Copy nothing but the lines below, from the one with "技和大數據的力量，全方位守護未成年人成長。" through the one with "LUISTER LIVE", exactly as written; no pictures should appear.
= Beginning of Section =
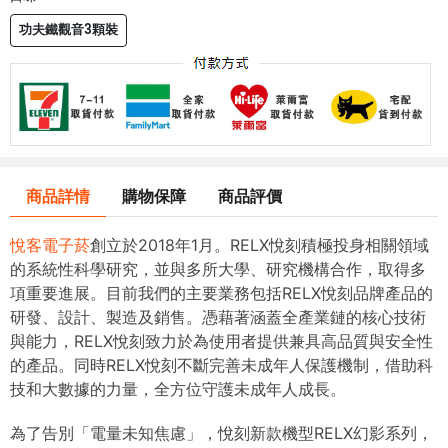
功夫鐵觀音3顆裝
商品詳情
購物保障
商品評價
悅客電子菸
創立於2018年1月。RELX悅刻積極投身相關領域
的系統性科學研究，並與多所大學、研究機構合作，取得多
項重要進展。目前我們的主要業務包括RELX悅刻品牌產品的
研發、設計、製造及銷售。憑藉著涵蓋全產業鏈的核心技術
與能力，RELX悅刻致力於為使用者提供兼具高品質與安全性
的產品。同時RELX悅刻不斷完善未成年人保護機制，借助科
技和大數據的力量，全方位守護未成年人成長。
為了告別「電量未知焦慮」，悅刻新款機型RELX幻影系列，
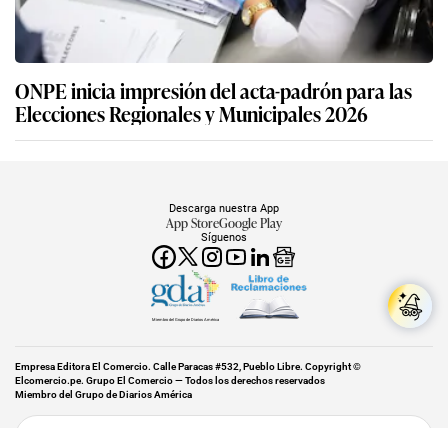
ONPE inicia impresión del acta-padrón para las
Elecciones Regionales y Municipales 2026
Descarga nuestra App
App Store
Google Play
Síguenos
Miembro del Grupo de Diarios América
Empresa Editora El Comercio. Calle Paracas #532, Pueblo Libre. Copyright ©
Elcomercio.pe. Grupo El Comercio — Todos los derechos reservados
Miembro del Grupo de Diarios América
Subir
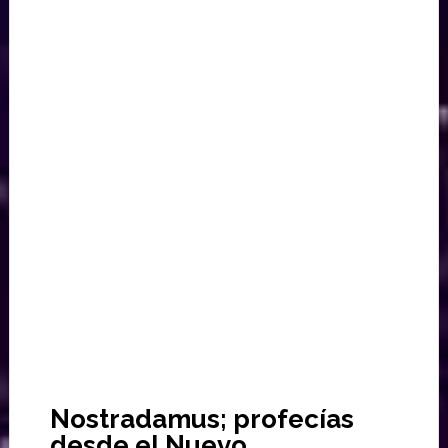
Nostradamus; profecías
desde el Nuevo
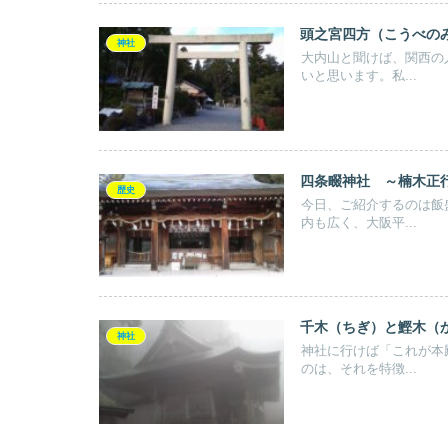
頭之宮四方（こうべの
神社
大内山と聞けば、関西の
いと思います。私...
四条畷神社 ～楠木正
歴史
今日、ご紹介するのは飯
内も広く、大阪平...
千木（ちぎ）と鰹木（
神社
神社に行けば「これが本
のは、それを特徴...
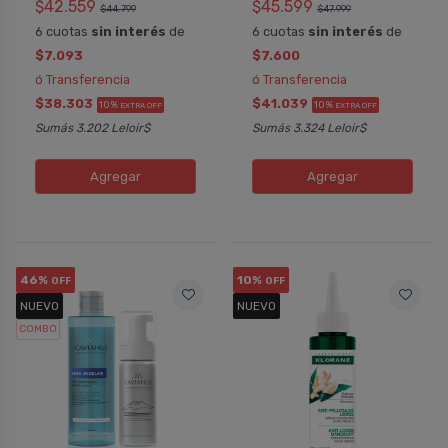
$42.559
$45.599
$44.799
$47.999
6 cuotas
sin interés
de
6 cuotas
sin interés
de
$7.093
$7.600
ó Transferencia
ó Transferencia
$38.303
$41.039
10%
10%
EXTRA OFF
EXTRA OFF
Sumás 3.202 Leloir$
Sumás 3.324 Leloir$
Agregar
Agregar
46%
10%
OFF
OFF
NUEVO
NUEVO
COMBO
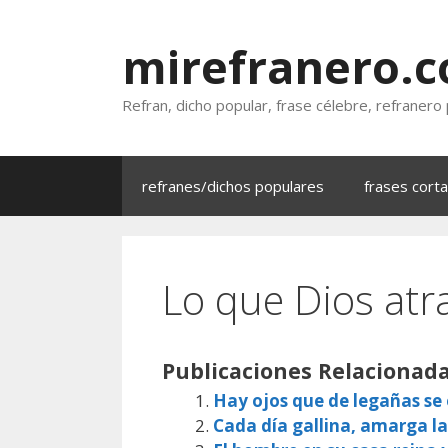
Saltar
al
mirefranero.
contenido
Refran, dicho popular, frase célebre, refranero
refranes/dichos populares
frases cort
Lo que Dios atra
Publicaciones Relacionada
Hay ojos que de legañas s
Cada día gallina, amarga la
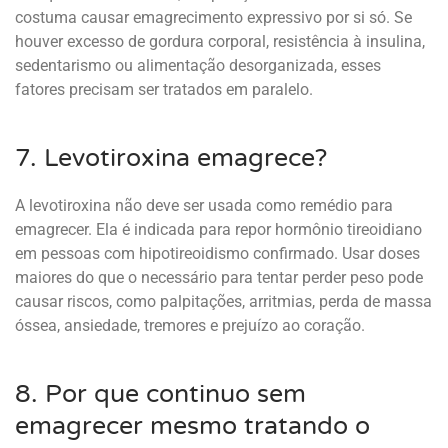
costuma causar emagrecimento expressivo por si só. Se
houver excesso de gordura corporal, resistência à insulina,
sedentarismo ou alimentação desorganizada, esses
fatores precisam ser tratados em paralelo.
7. Levotiroxina emagrece?
A levotiroxina não deve ser usada como remédio para
emagrecer. Ela é indicada para repor hormônio tireoidiano
em pessoas com hipotireoidismo confirmado. Usar doses
maiores do que o necessário para tentar perder peso pode
causar riscos, como palpitações, arritmias, perda de massa
óssea, ansiedade, tremores e prejuízo ao coração.
8. Por que continuo sem
emagrecer mesmo tratando o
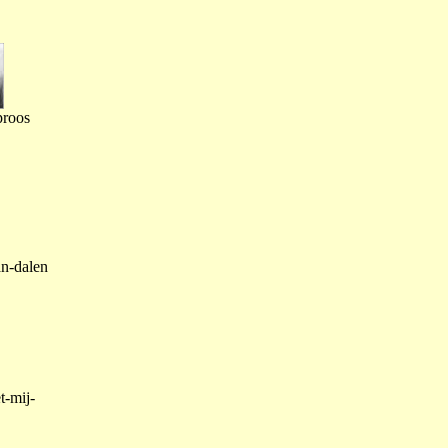
proos
an-dalen
t-mij-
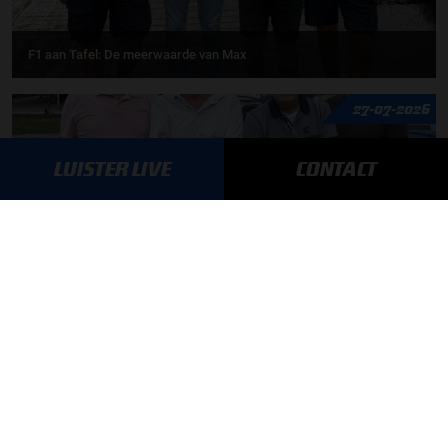
F1 aan Tafel: De meerwaarde van Max
27-07-2026
LUISTER LIVE
CONTACT
F1 aan Tafel: Verstappen verrast vriend & vijand
MEER UPDATES
UPDATES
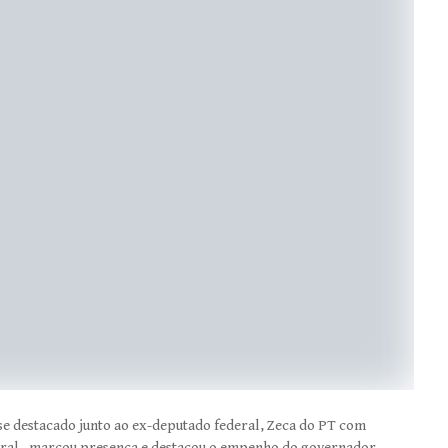
se destacado junto ao ex-deputado federal, Zeca do PT com
ural, marcou presença e destacou o empenho do governador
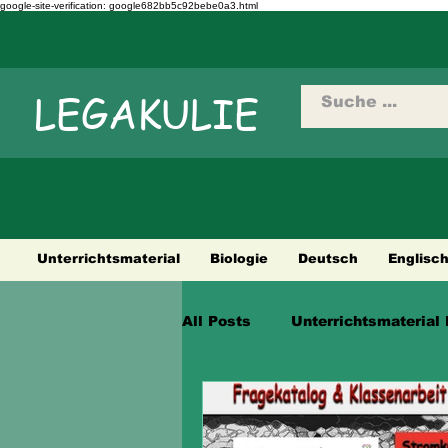
google-site-verification: google682bb5c92bebe0a3.html
LEGAKULIE
Unterrichtsmaterial
Biologie
Deutsch
Englisc
All Posts
Unterrichtsmaterial 
Städtetouren
Fahrradtour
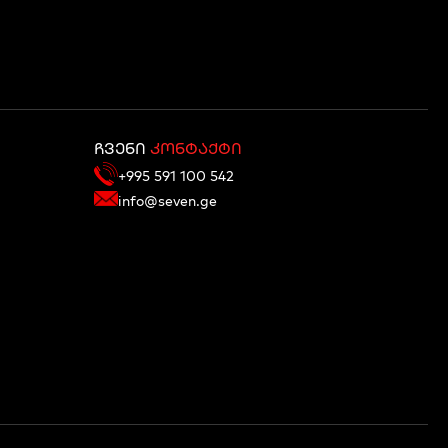
ჩვენი
კონტაქტი
+995 591 100 542
info@seven.ge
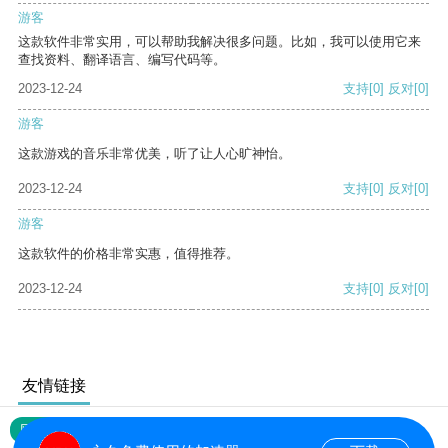
游客
这款软件非常实用，可以帮助我解决很多问题。比如，我可以使用它来
查找资料、翻译语言、编写代码等。
2023-12-24
支持
[0]
反对
[0]
游客
这款游戏的音乐非常优美，听了让人心旷神怡。
2023-12-24
支持
[0]
反对
[0]
游客
这款软件的价格非常实惠，值得推荐。
2023-12-24
支持
[0]
反对
[0]
友情链接
网站地图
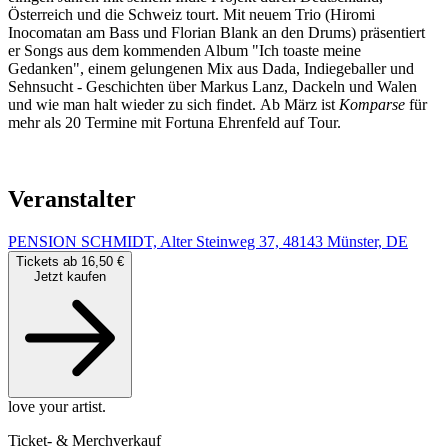
Österreich und die Schweiz tourt. Mit neuem Trio (Hiromi
Inocomatan am Bass und Florian Blank an den Drums) präsentiert
er Songs aus dem kommenden Album "Ich toaste meine
Gedanken", einem gelungenen Mix aus Dada, Indiegeballer und
Sehnsucht - Geschichten über Markus Lanz, Dackeln und Walen
und wie man halt wieder zu sich findet. Ab März ist
Komparse
für
mehr als 20 Termine mit Fortuna Ehrenfeld auf Tour.
Veranstalter
PENSION SCHMIDT, Alter Steinweg 37, 48143 Münster, DE
Tickets ab 16,50 €
Jetzt kaufen
love your artist.
Ticket- & Merchverkauf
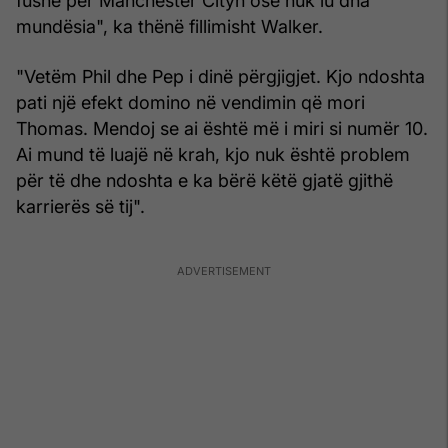
fushë për Manchester Cityn ose nuk iu dha
mundësia", ka thënë fillimisht Walker.
"Vetëm Phil dhe Pep i dinë përgjigjet. Kjo ndoshta
pati një efekt domino në vendimin që mori
Thomas. Mendoj se ai është më i miri si numër 10.
Ai mund të luajë në krah, kjo nuk është problem
për të dhe ndoshta e ka bërë këtë gjatë gjithë
karrierës së tij".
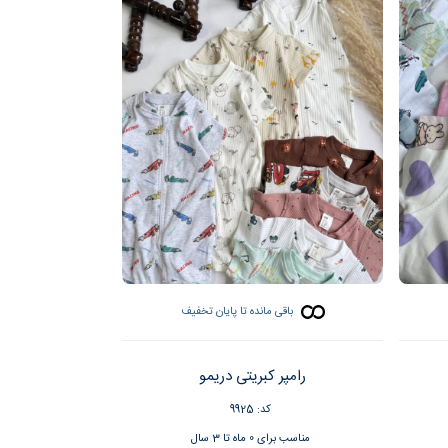
باقی مانده تا پایان تخفیف
رامپر کبریتی دریمو
کد: 9925
مناسب برای 0 ماه تا 3 سال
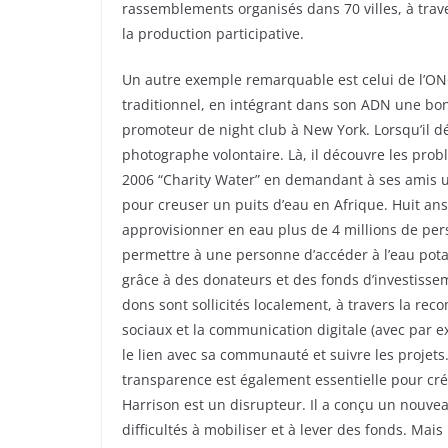
rassemblements organisés dans 70 villes, à trav
la production participative.
Un autre exemple remarquable est celui de l’ON
traditionnel, en intégrant dans son ADN une bo
promoteur de night club à New York. Lorsqu’il d
photographe volontaire. Là, il découvre les probl
2006 “Charity Water” en demandant à ses amis un
pour creuser un puits d’eau en Afrique. Huit ans
approvisionner en eau plus de 4 millions de per
permettre à une personne d’accéder à l’eau pota
grâce à des donateurs et des fonds d’investisseme
dons sont sollicités localement, à travers la re
sociaux et la communication digitale (avec par e
le lien avec sa communauté et suivre les projets.
transparence est également essentielle pour cré
Harrison est un disrupteur. Il a conçu un nouv
difficultés à mobiliser et à lever des fonds. Mais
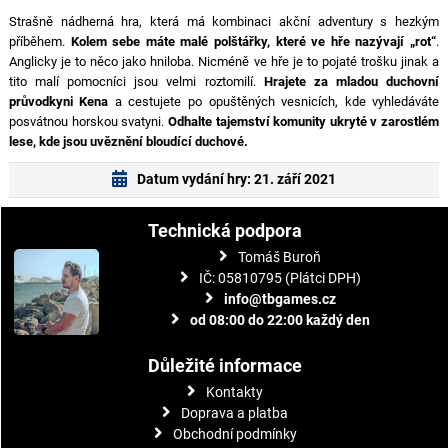
Strašně nádherná hra, která má kombinaci akční adventury s hezkým
příběhem.
Kolem sebe máte malé polštářky, které ve hře nazývají „rot“
.
Anglicky je to něco jako hniloba. Nicméně ve hře je to pojaté trošku jinak a
tito malí pomocníci jsou velmi roztomilí.
Hrajete za mladou duchovní
průvodkyni Kena
a cestujete po opuštěných vesnicích, kde vyhledáváte
posvátnou horskou svatyni.
Odhalte tajemství komunity ukryté v zarostlém
lese, kde jsou uvěznění bloudící duchové.
Datum vydání hry: 21. září 2021
Technická podpora
Tomáš Buroň
IČ: 05810795 (Plátci DPH)
info@tbgames.cz
od 08:00 do 22:00 každý den
Důležité informace
Kontakty
Doprava a platba
Obchodní podmínky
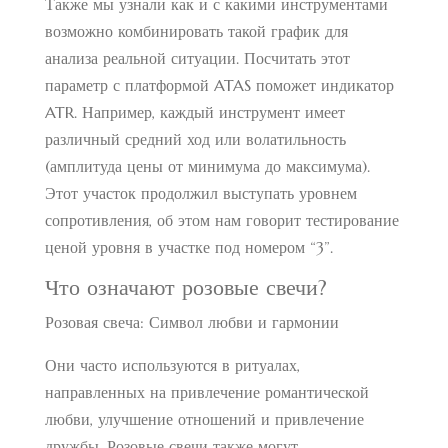
Также мы узнали как и с какими инструментами
возможно комбинировать такой график для
анализа реальной ситуации. Посчитать этот
параметр с платформой ATAS поможет индикатор
ATR. Например, каждый инструмент имеет
различный средний ход или волатильность
(амплитуда цены от минимума до максимума).
Этот участок продолжил выступать уровнем
сопротивления, об этом нам говорит тестирование
ценой уровня в участке под номером “3”.
Что означают розовые свечи?
Розовая свеча: Символ любви и гармонии
Они часто используются в ритуалах,
направленных на привлечение романтической
любви, улучшение отношений и привлечение
дружбы. Розовые свечи также могут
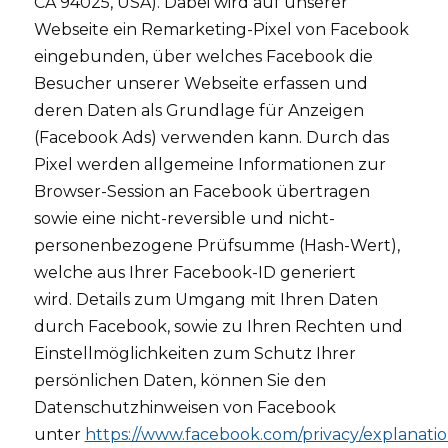
CA 94025, USA). Dabei wird auf unserer
Webseite ein Remarketing-Pixel von Facebook
eingebunden, über welches Facebook die
Besucher unserer Webseite erfassen und
deren Daten als Grundlage für Anzeigen
(Facebook Ads) verwenden kann. Durch das
Pixel werden allgemeine Informationen zur
Browser-Session an Facebook übertragen
sowie eine nicht-reversible und nicht-
personenbezogene Prüfsumme (Hash-Wert),
welche aus Ihrer Facebook-ID generiert
wird. Details zum Umgang mit Ihren Daten
durch Facebook, sowie zu Ihren Rechten und
Einstellmöglichkeiten zum Schutz Ihrer
persönlichen Daten, können Sie den
Datenschutzhinweisen von Facebook
unter
https://www.facebook.com/privacy/explanati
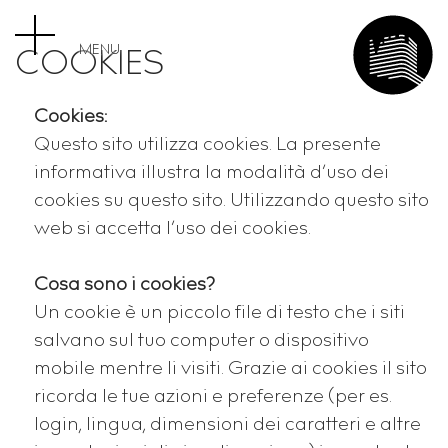
MENU
COOKIES
Cookies:
Questo sito utilizza cookies. La presente
informativa illustra la modalità d’uso dei
cookies su questo sito. Utilizzando questo sito
web si accetta l’uso dei cookies.
Cosa sono i cookies?
Un cookie è un piccolo file di testo che i siti
salvano sul tuo computer o dispositivo
mobile mentre li visiti. Grazie ai cookies il sito
ricorda le tue azioni e preferenze (per es.
login, lingua, dimensioni dei caratteri e altre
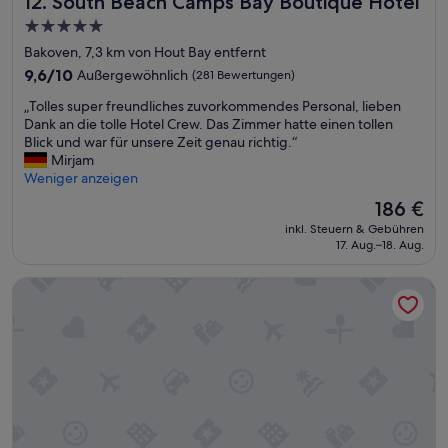
12. South Beach Camps Bay Boutique Hotel
a
e
t
p
a
5.0-
i
p
u
Sterne-
Bakoven, 7,3 km von Hout Bay entfernt
f
a
s
Unterkunft
u
9.6
n
9,6/10
Außergewöhnlich
(281 Bewertungen)
a
l
von
d
n
„
„Tolles super freundliches zuvorkommendes Personal, lieben
p
10,
o
d
T
Dank an die tolle Hotel Crew. Das Zimmer hatte einen tollen
l
Außergewöhnlich,
u
e
o
Blick und war für unsere Zeit genau richtig.“
a
(281
r
r
l
Mirjam
c
Bewertungen)
r
e
l
Weniger anzeigen
e
o
n
e
“
o
H
Der
186 €
s
m
o
Preis
inkl. Steuern & Gebühren
s
h
t
beträgt
17. Aug.–18. Aug.
u
a
e
186 €
p
d
l
Holiday Inn Express Cape Town City-Centre by IHG
e
a
s
r
v
i
f
i
s
r
e
t
e
w
,
u
o
d
n
f
a
d
t
s
l
h
s
i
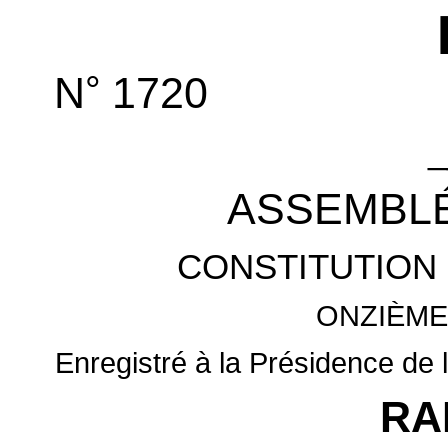
°
N
1720
_
ASSEMBLÉ
CONSTITUTION 
ONZIÈME
Enregistré à la Présidence de 
RA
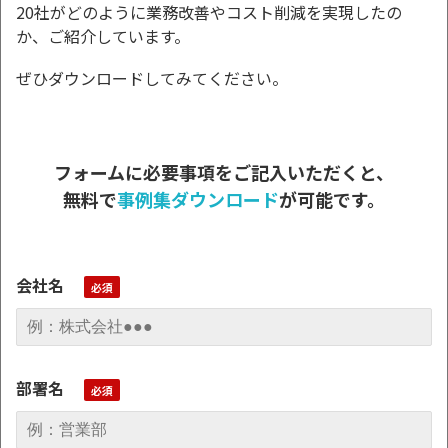
20社がどのように業務改善やコスト削減を実現したの
か、ご紹介しています。
ぜひダウンロードしてみてください。
フォームに必要事項をご記入いただくと、
無料で
事例集ダウンロード
が可能です。
会社名
部署名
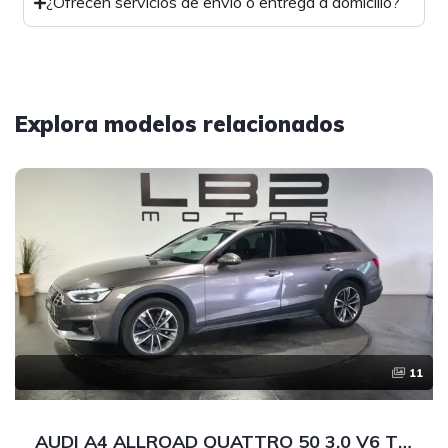
¿Ofrecen servicios de envío o entrega a domicilio?
Explora modelos relacionados
11
AUDI A4 ALLROAD QUATTRO 50 3.0 V6 TDI 286 CV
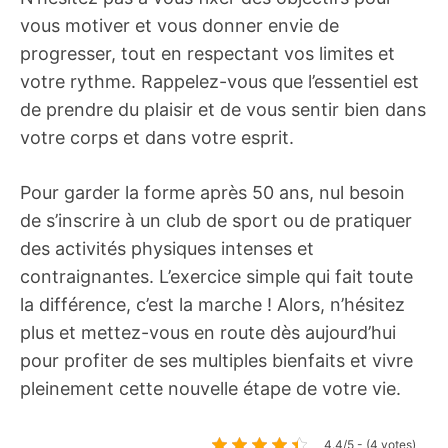
vous motiver et vous donner envie de
progresser, tout en respectant vos limites et
votre rythme. Rappelez-vous que l’essentiel est
de prendre du plaisir et de vous sentir bien dans
votre corps et dans votre esprit.
Pour garder la forme après 50 ans, nul besoin
de s’inscrire à un club de sport ou de pratiquer
des activités physiques intenses et
contraignantes. L’exercice simple qui fait toute
la différence, c’est la marche ! Alors, n’hésitez
plus et mettez-vous en route dès aujourd’hui
pour profiter de ses multiples bienfaits et vivre
pleinement cette nouvelle étape de votre vie.
4.4/5 - (4 votes)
= End of Section =
[Solution to the problem]
技和大數據的力量，全方位守護未成年人成長。
為了告別「電量未知焦慮」，悅刻新款機型RELX幻影系列，
ONPE inicia impresión del acta-padrón para las
Elecciones Regionales y Municipales 2026
Descarga nuestra App
App Store
Google Play
Síguenos
Miembro del Grupo de Diarios América
Empresa Editora El Comercio. Calle Paracas #532, Pueblo Libre. Copyright ©
Elcomercio.pe. Grupo El Comercio — Todos los derechos reservados
Miembro del Grupo de Diarios América
Subir
Nostradamus; profecías
desde el Nuevo
頭之宮四方（こうべの
神社
大内山と聞けば、関西の
いと思います。私...
四条畷神社 ～楠木正
歴史
今日、ご紹介するのは飯
内も広く、大阪平...
千木（ちぎ）と鰹木（
神社
神社に行けば「これが本
のは、それを特徴...
$42.559
$45.599
$44.799
$47.999
6 cuotas
sin interés
de
6 cuotas
sin interés
de
$7.093
$7.600
ó Transferencia
ó Transferencia
$38.303
$41.039
10%
10%
EXTRA OFF
EXTRA OFF
Sumás 3.202 Leloir$
Sumás 3.324 Leloir$
Agregar
Agregar
46%
10%
OFF
OFF
NUEVO
NUEVO
COMBO
Saltar
al
mirefranero.
contenido
Refran, dicho popular, frase célebre, refranero
refranes/dichos populares
frases cort
Lo que Dios atra
Publicaciones Relacionada
Hay ojos que de legañas s
Cada día gallina, amarga la
costuma causar emagrecimento expressivo por si só. Se
houver excesso de gordura corporal, resistência à insulina,
sedentarismo ou alimentação desorganizada, esses
fatores precisam ser tratados em paralelo.
7. Levotiroxina emagrece?
A levotiroxina não deve ser usada como remédio para
emagrecer. Ela é indicada para repor hormônio tireoidiano
em pessoas com hipotireoidismo confirmado. Usar doses
maiores do que o necessário para tentar perder peso pode
causar riscos, como palpitações, arritmias, perda de massa
óssea, ansiedade, tremores e prejuízo ao coração.
8. Por que continuo sem
emagrecer mesmo tratando o
proos
an-dalen
t-mij-
F1 aan Tafel: De meerwaarde van Max
27-07-2026
LUISTER LIVE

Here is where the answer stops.